How Can I Use Trademarks to Build My Toy Brand?
Trademarks provide many beneficial protections to businesses in the toy industry. Consider the following steps as you build your toy brand.
- Create a strong trademark for your toy brand.
- Complete a trademark search.
- File your trademark application, both domestically and internationally.
- Develop brand style guidelines for your employees and vendors.
- Monitor and police your trademark.
- Maintain your trademark through consistent use and renewals.
Create a Strong Trademark for Your Toy Brand
The first step to developing and building your toy brand is choosing a strong trademark. A registered trademark will protect the identifying factors of your product or brand, including your business name, logo, or slogan. Most business owners choose to begin the trademark process by only registering their business or product name. While this is certainly the most important mark to register, in the toy industry, where your target market is highly visual and may not yet be able to read, it is wise to consider creating and filing a trademark application for a logo as well.
You’ve likely entered the toy industry with a unique idea, and therefore, your trademark should be unique as well. The United States Patent and Trademark Office, or USPTO, specifies which types of trademarks are best, and which will likely not be granted. Avoid using descriptive words in your mark, like “great” or “fun.” These generic words are so widely used, there is no way to enforce their exclusivity. Suggestive terms are stronger than descriptive words, using words or phrases that do not describe or relate to the product you are selling. The trademark with the highest likelihood of approval is considered fanciful, or completely made up. “Crayola” is a great example of a fanciful trademark. A unique trademark that cannot be confused with competitors is an essential brand building strategy.
Complete a Trademark Search
The USPTO will reject any trademark applications that are considered too similar to existing registered marks. For this reason, once you’ve decided on a strong trademark, it is best to conduct a comprehensive trademark search. This search should be done before you submit an application to the trademark office. While it can be frustrating to learn that your toy’s trademark has already been registered, it is best to learn this in the pre-application phase. This way, you will have the opportunity to make needed changes prior to investing time and money into an application.
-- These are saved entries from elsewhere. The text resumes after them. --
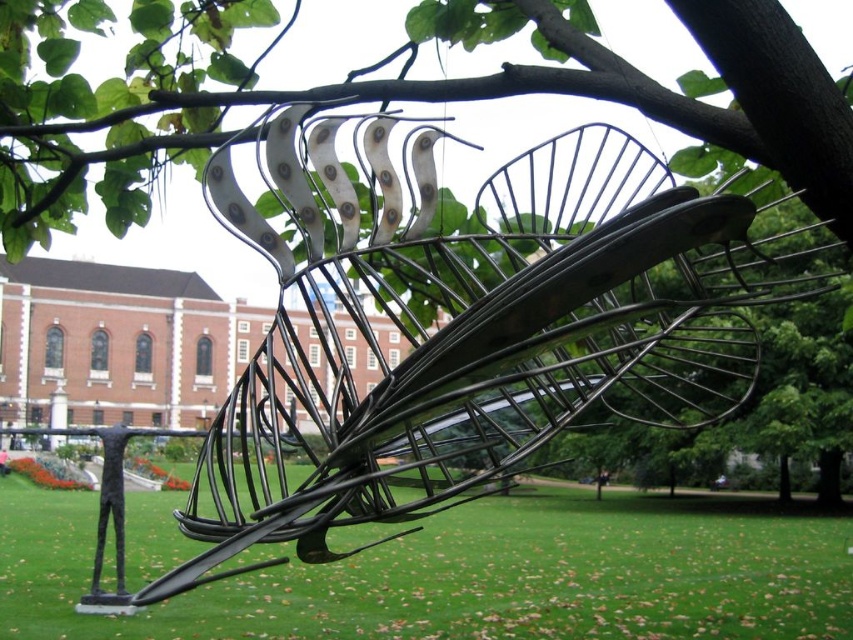 Question: Which object appears closest to the camera in this image?

Choices:
 (A) black wire sculpture at center
 (B) green grass at lower center

Answer: (A)

Question: Which point is closer to the camera?

Choices:
 (A) (84, 522)
 (B) (258, 129)

Answer: (B)

Question: Is black wire sculpture at center thinner than green grass at lower center?

Choices:
 (A) yes
 (B) no

Answer: (A)

Question: Among these points, which one is farthest from the camera?

Choices:
 (A) (363, 401)
 (B) (737, 593)

Answer: (B)

Question: Can you confirm if black wire sculpture at center is positioned below green grass at lower center?

Choices:
 (A) yes
 (B) no

Answer: (B)

Question: Does black wire sculpture at center have a smaller size compared to green grass at lower center?

Choices:
 (A) no
 (B) yes

Answer: (A) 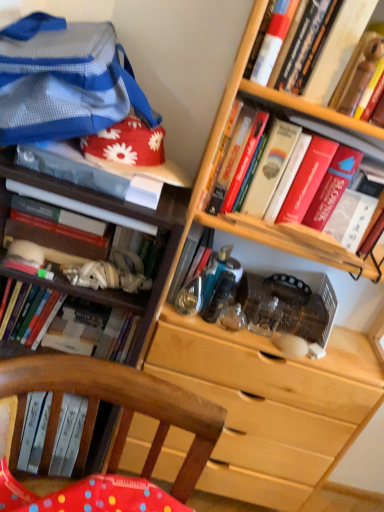 Describe the element at coordinates (309, 108) in the screenshot. The image size is (384, 512). I see `hardcover book at upper right, which is the eighth book from left to right` at that location.

Where is `hardcover book at left, arranged as the 9th book when viewed from the right`? hardcover book at left, arranged as the 9th book when viewed from the right is located at coordinates (44, 318).

Measure the distance between hardcover book at upper right, which is counted as the 1th book, starting from the right, and camera.

hardcover book at upper right, which is counted as the 1th book, starting from the right, and camera are 33.56 inches apart.

What do you see at coordinates (358, 72) in the screenshot? I see `hardcover book at upper right, which is the ninth book in left-to-right order` at bounding box center [358, 72].

At what (x,y) coordinates should I click in order to perform the action: click on hardcover book at upper right, the second book positioned from the right. Please return your answer as a coordinate pair (x, y). The width and height of the screenshot is (384, 512). Looking at the image, I should click on (309, 108).

Between hardcover book at left, the first book from the left, and blue striped fabric at upper left, which one is positioned behind?

hardcover book at left, the first book from the left, is further away from the camera.

Are hardcover book at left, arranged as the 9th book when viewed from the right, and blue striped fabric at upper left located far from each other?

No, hardcover book at left, arranged as the 9th book when viewed from the right, is not far away from blue striped fabric at upper left.

Is hardcover book at left, the first book from the left, smaller than blue striped fabric at upper left?

Correct, hardcover book at left, the first book from the left, occupies less space than blue striped fabric at upper left.

Is blue striped fabric at upper left at the back of hardcover book at left, arranged as the 9th book when viewed from the right?

No, hardcover book at left, arranged as the 9th book when viewed from the right, is not facing away from blue striped fabric at upper left.

Is hardcover book at upper right, the 3th book in the right-to-left sequence, at the back of blue striped fabric at upper left?

No, blue striped fabric at upper left's orientation is not away from hardcover book at upper right, the 3th book in the right-to-left sequence.

Is blue striped fabric at upper left shorter than hardcover book at upper right, which ranks as the 7th book in left-to-right order?

No, blue striped fabric at upper left is not shorter than hardcover book at upper right, which ranks as the 7th book in left-to-right order.

Is blue striped fabric at upper left surrounding hardcover book at upper right, which ranks as the 7th book in left-to-right order?

No, blue striped fabric at upper left does not contain hardcover book at upper right, which ranks as the 7th book in left-to-right order.

From the image's perspective, which one is positioned higher, blue striped fabric at upper left or hardcover book at upper right, which ranks as the 7th book in left-to-right order?

blue striped fabric at upper left is shown above in the image.

Is metallic blue book at center, which appears as the 5th book when viewed from the right, at the right side of matte white book at upper left, acting as the 6th book starting from the right?

Indeed, metallic blue book at center, which appears as the 5th book when viewed from the right, is positioned on the right side of matte white book at upper left, acting as the 6th book starting from the right.

In the image, is metallic blue book at center, which appears as the 5th book when viewed from the right, positioned in front of or behind matte white book at upper left, acting as the 6th book starting from the right?

In the image, metallic blue book at center, which appears as the 5th book when viewed from the right, appears behind matte white book at upper left, acting as the 6th book starting from the right.

Between point (188, 254) and point (43, 148), which one is positioned behind?

The point (188, 254) is farther.

In the scene shown: Which of these two, metallic blue book at center, which ranks as the fifth book in left-to-right order, or matte white book at upper left, acting as the 6th book starting from the right, stands shorter?

matte white book at upper left, acting as the 6th book starting from the right.

Is hardcover book at upper right, which is counted as the 1th book, starting from the right, far from hardcover book at center-left, the 8th book in the right-to-left sequence?

No, hardcover book at upper right, which is counted as the 1th book, starting from the right, is not far from hardcover book at center-left, the 8th book in the right-to-left sequence.

Is point (369, 75) behind point (114, 265)?

No, (369, 75) is closer to viewer.

Considering the sizes of hardcover book at upper right, which is counted as the 1th book, starting from the right, and hardcover book at center-left, the 8th book in the right-to-left sequence, in the image, is hardcover book at upper right, which is counted as the 1th book, starting from the right, taller or shorter than hardcover book at center-left, the 8th book in the right-to-left sequence,?

hardcover book at upper right, which is counted as the 1th book, starting from the right, is shorter than hardcover book at center-left, the 8th book in the right-to-left sequence.

How distant is hardcover book at upper right, which is counted as the 1th book, starting from the right, from hardcover book at center-left, the 8th book in the right-to-left sequence?

hardcover book at upper right, which is counted as the 1th book, starting from the right, and hardcover book at center-left, the 8th book in the right-to-left sequence, are 22.97 inches apart from each other.

From the image's perspective, relative to matte white book at upper left, the fourth book viewed from the left, is hardcover book at left, positioned as the 7th book in right-to-left order, above or below?

Clearly, from the image's perspective, hardcover book at left, positioned as the 7th book in right-to-left order, is below matte white book at upper left, the fourth book viewed from the left.

From the image's perspective, which book is the 2nd one above the hardcover book at left, positioned as the 7th book in right-to-left order? Please provide its 2D coordinates.

[(88, 172)]

Looking at this image, which object is positioned more to the right, hardcover book at left, positioned as the 7th book in right-to-left order, or matte white book at upper left, acting as the 6th book starting from the right?

From the viewer's perspective, matte white book at upper left, acting as the 6th book starting from the right, appears more on the right side.

Does matte white book at upper left, acting as the 6th book starting from the right, have a lesser height compared to hardcover book at center-left, which appears as the 2th book when viewed from the left?

Correct, matte white book at upper left, acting as the 6th book starting from the right, is not as tall as hardcover book at center-left, which appears as the 2th book when viewed from the left.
Many entrepreneurs, in an effort to save some money up front, opt to conduct a trademark search by themselves, either through a DIY legal site or a simple search engine, like Google. Unfortunately, this budget saving measure may end up costing you more in the long run. Most search engines or software available to the public will only reveal exact matches to your trademark. Most trademark disputes, however, do not come from identical marks, but rather similar marks that could create a likelihood of confusion in the marketplace. To ensure that you have conducted a comprehensive search, it is best to work with an experienced trademark attorney, whose search software will reveal not only exact word matches, but similar matches to existing business names, logos, or slogans as well.